European Union privacy regulators are clashing over how much Ireland's data privacy watchdog will fine Twitter for a data breach disclosed last year, delaying a long-awaited decision in the first case involving a U.S. tech company under the bloc's tough new data privacy rules.
Ireland’s Data Privacy Commission was expected to issue its decision in the Twitter case under the new privacy law, known as GDPR, which took effect in 2018 and allows for hefty fines if tech companies fail to notify them of a data breach within 72 hours, The Wall Street Journal reported.
But the commission said Thursday it triggered a dispute-resolution mechanism after its counterparts in other bloc countries, so-called concerned supervisory authorities, challenged a draft decision it circulated in May. It did not disclose the countries that challenged the draft.
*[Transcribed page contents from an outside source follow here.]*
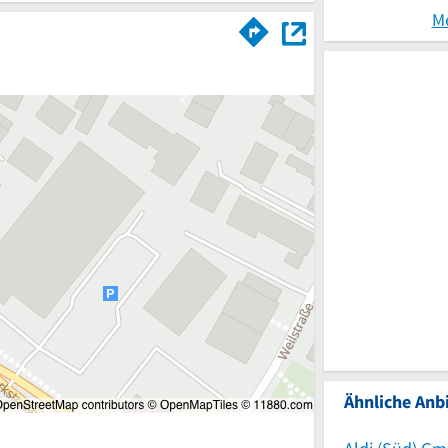
M
Ähnliche Anbi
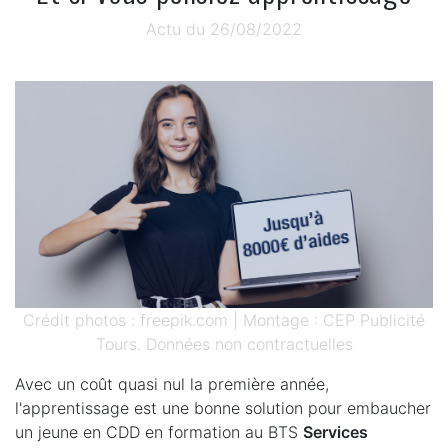
Actu du 26/08/2022
Crédit photos : freepik.com | Montage : CEP Publicité
Tours. Données non contractuelles
Avec un coût quasi nul la première année,
l'apprentissage est une bonne solution pour embaucher
un jeune en CDD en formation au BTS
Services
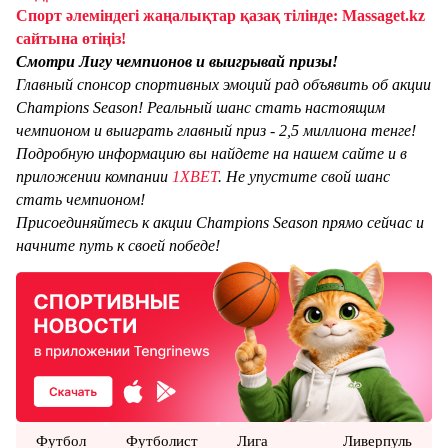
Спорт әлеміндегі жаңалықтар қазақ тілінде: Massaget.kz
сайтына өтіңіз!
Смотри Лигу чемпионов и выигрывай призы!
Главный спонсор спортивных эмоций рад объявить об акции
Champions Season! Реальный шанс стать настоящим
чемпионом и выиграть главный приз - 2,5 миллиона тенге!
Подробную информацию вы найдете на нашем сайте и в
приложении компании
1XBET
. Не упустите свой шанс
стать чемпионом!
Присоединяйтесь к акции Champions Season прямо сейчас и
начните путь к своей победе!
Футбол
Футболист
Лига
Ливерпуль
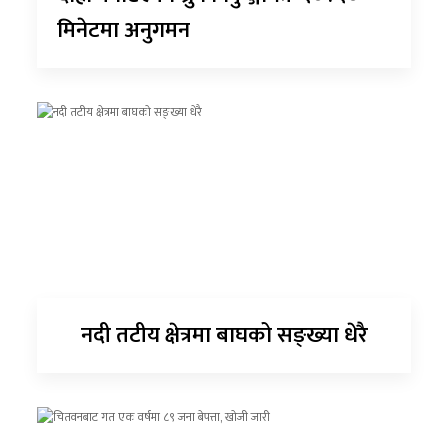
मिनेटमा अनुगमन
नदी तटीय क्षेत्रमा बाघको सङ्ख्या धेरै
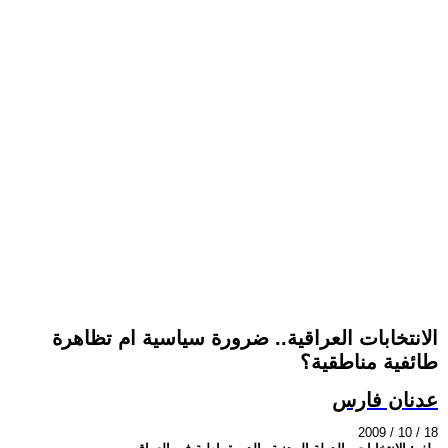
الانتخابات العراقية.. ضرورة سياسية ام تظاهرة
طائفية مناطقية؟
عدنان فارس
2009 / 10 / 18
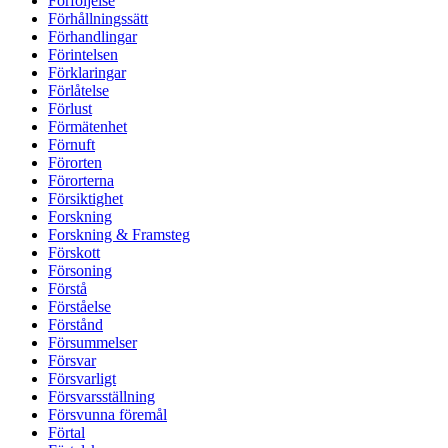
Förföljelse
Förhållningssätt
Förhandlingar
Förintelsen
Förklaringar
Förlåtelse
Förlust
Förmätenhet
Förnuft
Förorten
Förorterna
Försiktighet
Forskning
Forskning & Framsteg
Förskott
Försoning
Förstå
Förståelse
Förstånd
Försummelser
Försvar
Försvarligt
Försvarsställning
Försvunna föremål
Förtal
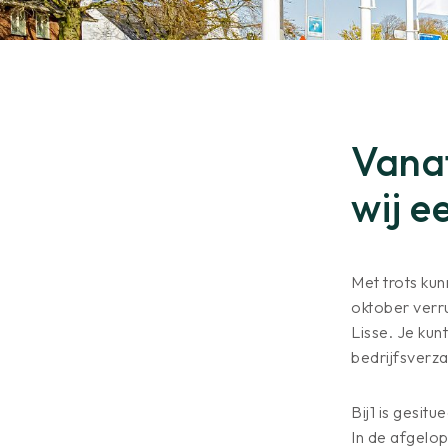
Vana
wij e
Met trots kun
oktober verru
Lisse. Je kun
bedrijfsverz
Bij1 is gesit
In de afgelo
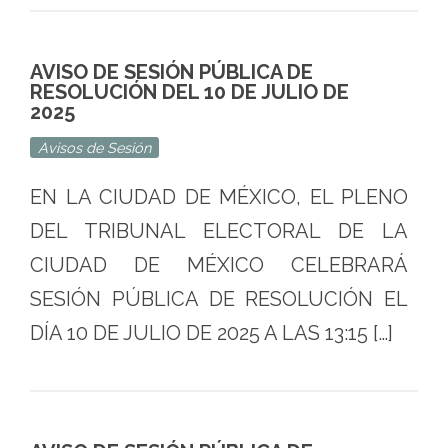
AVISO DE SESIÓN PÚBLICA DE
RESOLUCIÓN DEL 10 DE JULIO DE
2025
Avisos de Sesión
EN LA CIUDAD DE MÉXICO, EL PLENO
DEL TRIBUNAL ELECTORAL DE LA
CIUDAD DE MÉXICO CELEBRARÁ
SESIÓN PÚBLICA DE RESOLUCIÓN EL
DÍA 10 DE JULIO DE 2025 A LAS 13:15 […]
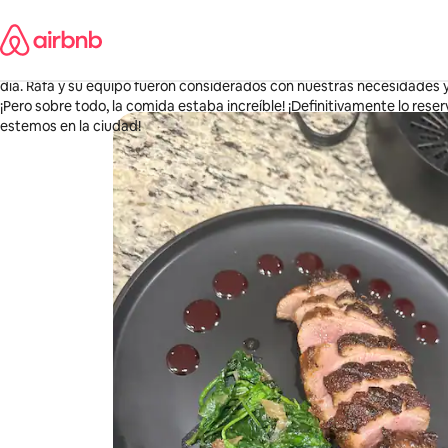
Ir
Crystal
al
Estados Unidos
contenido
·
Hace 3 semanas
,
Reservamos un almuerzo y una cena en casa para 16 personas para una
día. Rafa y su equipo fueron considerados con nuestras necesidades y
¡Pero sobre todo, la comida estaba increíble! ¡Definitivamente lo re
estemos en la ciudad!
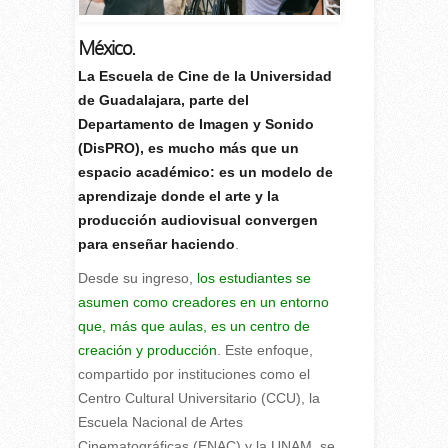
México.
La Escuela de Cine de la Universidad
de Guadalajara, parte del
Departamento de Imagen y Sonido
(DisPRO), es mucho más que un
espacio académico: es un modelo de
aprendizaje donde el arte y la
producción audiovisual convergen
para enseñar haciendo
.
Desde su ingreso,
los estudiantes se
asumen como creadores en un entorno
que, más que aulas, es un centro de
creación y producción
. Este enfoque,
compartido por instituciones como el
Centro Cultural Universitario (CCU), la
Escuela Nacional de Artes
Cinematográficas (ENAC) y la UNAM, se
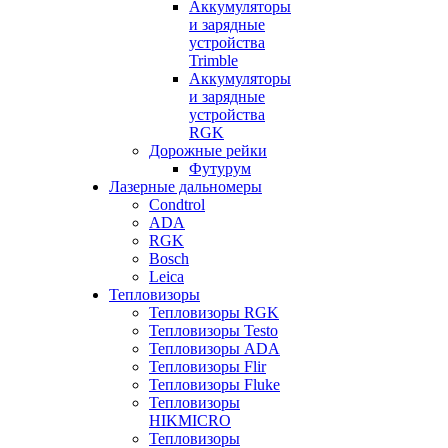
Аккумуляторы
и зарядные
устройства
Trimble
Аккумуляторы
и зарядные
устройства
RGK
Дорожные рейки
Футурум
Лазерные дальномеры
Condtrol
ADA
RGK
Bosch
Leica
Тепловизоры
Тепловизоры RGK
Тепловизоры Testo
Тепловизоры ADA
Тепловизоры Flir
Тепловизоры Fluke
Тепловизоры
HIKMICRO
Тепловизоры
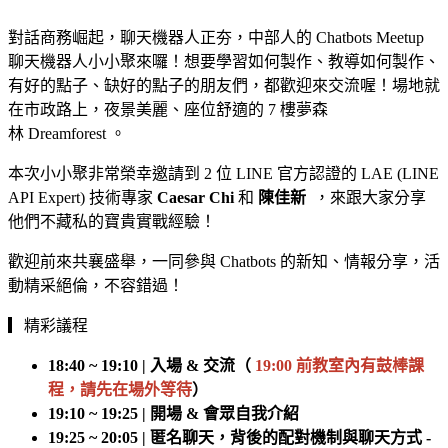
對話商務崛起，聊天機器人正夯，中部人的 Chatbots Meetup
聊天機器人小小聚來囉！想要學習如何製作、教導如何製作、
有好的點子、缺好的點子的朋友們，都歡迎來交流喔！場地就
在市政路上，夜景美麗、座位舒適的 7 樓夢森
林 Dreamforest 。
本次小小聚非常榮幸邀請到 2 位 LINE 官方認證的 LAE (LINE
API Expert) 技術專家
Caesar Chi
和
陳佳新
，來跟大家分享
他們不藏私的寶貴實戰經驗！
歡迎前來共襄盛舉，一同參與 Chatbots 的新知、情報分享，活
動精采絕倫，不容錯過！
▎精彩議程
18:40 ~ 19:10 | 入場 & 交流（
19:00 前教室內有鼓棒課
程，請先在場外等待
）
19:10 ~ 19:25 | 開場 & 會眾自我介紹
19:25 ~ 20:05 | 匿名聊天，背後的配對機制與聊天方式 -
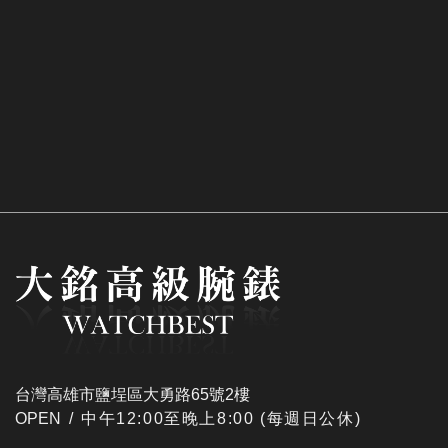
台灣高雄市鹽埕區大勇路65號2樓
OPEN /
​中午12:00至晚上8:00 (每週日公休)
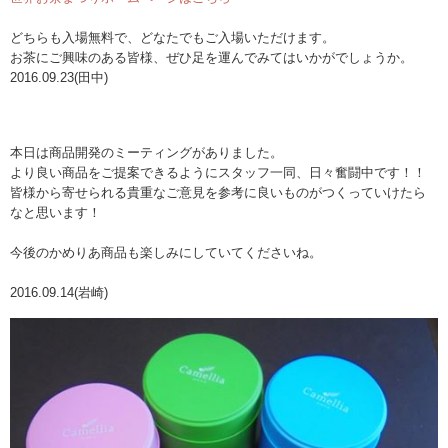
どちらも入場無料で、どなたでもご入場いただけます。
お茶にご興味のある皆様、ぜひ足を運んでみてはいかがでしょうか。
2016.09.23(田中)
本日は商品開発のミーティングがありました。
より良い商品をご提案できるようにスタッフ一同、日々奮闘中です！！
皆様から寄せられる貴重なご意見を参考に良いものがつくっていけたら
なと思います！
今後のかめりあ商品も楽しみにしていてくださいね。
2016.09.14(岩崎)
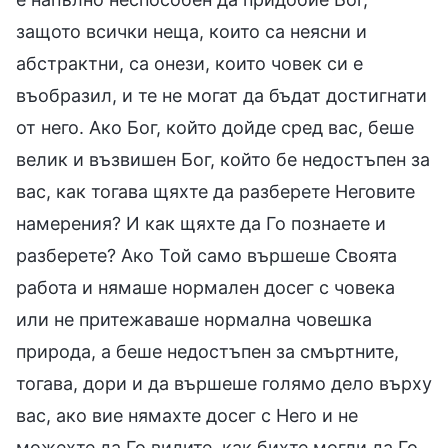
защото всички неща, които са неясни и
абстрактни, са онези, които човек си е
въобразил, и те не могат да бъдат достигнати
от него. Ако Бог, който дойде сред вас, беше
велик и възвишен Бог, който бе недостъпен за
вас, как тогава щяхте да разберете Неговите
намерения? И как щяхте да Го познаете и
разберете? Ако Той само вършеше Своята
работа и нямаше нормален досег с човека
или не притежаваше нормална човешка
природа, а беше недостъпен за смъртните,
тогава, дори и да вършеше голямо дело върху
вас, ако вие нямахте досег с Него и не
можехте да Го видите, как бихте могли да Го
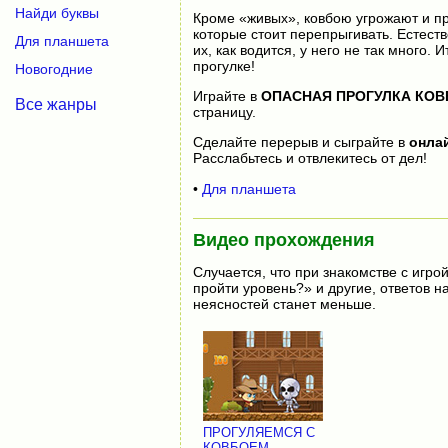
Найди буквы
Кроме «живых», ковбою угрожают и пр
которые стоит перепрыгивать. Естеств
Для планшета
их, как водится, у него не так много.
прогулке!
Новогодние
Играйте в
ОПАСНАЯ ПРОГУЛКА КОВ
Все жанры
страницу.
Сделайте перерыв и сыграйте в
онла
Расслабьтесь и отвлекитесь от дел!
•
Для планшета
Видео прохождения
Случается, что при знакомстве с игрой
пройти уровень?» и другие, ответов 
неясностей станет меньше.
ПРОГУЛЯЕМСЯ С
КОВБОЕМ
“A number of objections were raised,” the Irish regulator said in a brief statement. “However, following consultation, a number of objections were maintained and the (Irish Data Privacy Commission) has now referred the matter to the European Data Protection Board," the independent body representing the bloc's privacy regulators.
The board has up to two and a half months to come up with a decision.
Twitter and other U.S. tech companies like Apple, Facebook and Google have their European headquarters in Dublin, making the Irish watchdog their lead privacy regulator in the EU.
The delay in the Twitter case also slows nearly two dozen other investigations into data breaches at other U.S. tech companies in Silicon Valley under the new law, the Journal reported.
Under GDPR, companies that don't make timely disclosures can be fined up to 10 million euros ($12 million) or 2% of a company’s annual revenue, whichever is higher. In 2019 Twitter's revenue reached $3.46 billion, making a potential fine worth up to $69 million.
The Twitter case stems from a security breach that affected its Android app users and let anyone view protected tweets over more than four years. The Irish regulator said in a June report it was investigating the company for failure to report the breach within 72 hours. Twitter said it fixed the breach in January 2019.
When determining penalties, regulators are supposed to consider the gravity and duration of the breach, the type of personal information involved, and whether the violation was intentional or was part of a broader pattern.
The Associated Press contributed to this report.